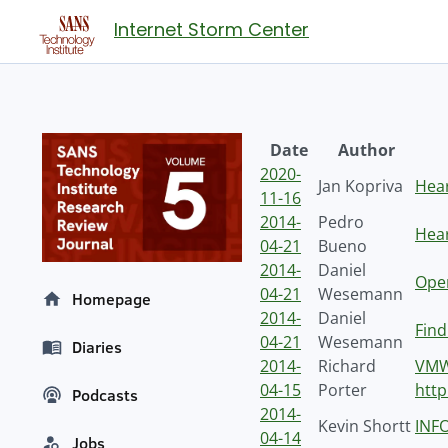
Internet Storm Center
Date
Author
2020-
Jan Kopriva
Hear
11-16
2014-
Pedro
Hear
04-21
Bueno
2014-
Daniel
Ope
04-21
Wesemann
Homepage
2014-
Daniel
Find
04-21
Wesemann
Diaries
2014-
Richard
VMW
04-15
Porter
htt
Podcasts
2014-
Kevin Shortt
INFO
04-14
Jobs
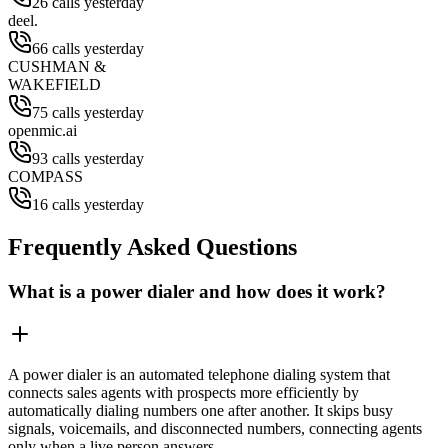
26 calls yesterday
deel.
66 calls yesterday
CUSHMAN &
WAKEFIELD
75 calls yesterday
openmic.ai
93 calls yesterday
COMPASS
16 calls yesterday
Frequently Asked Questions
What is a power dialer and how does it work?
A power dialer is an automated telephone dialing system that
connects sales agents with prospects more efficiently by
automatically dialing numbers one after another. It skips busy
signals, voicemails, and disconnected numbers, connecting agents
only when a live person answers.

...

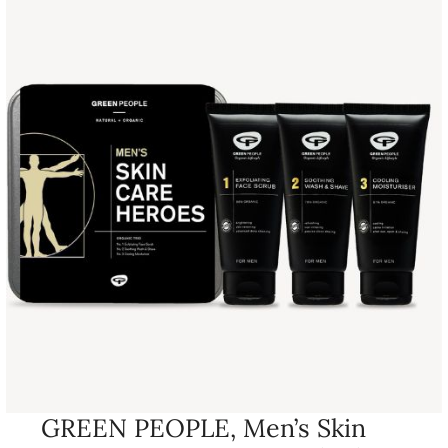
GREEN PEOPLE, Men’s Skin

Your assignment: For each line above that includes "dialing", make a copy.

Result of the exercise:
A power dialer is an automated telephone dialing system that
automatically dialing numbers one after another. It skips busy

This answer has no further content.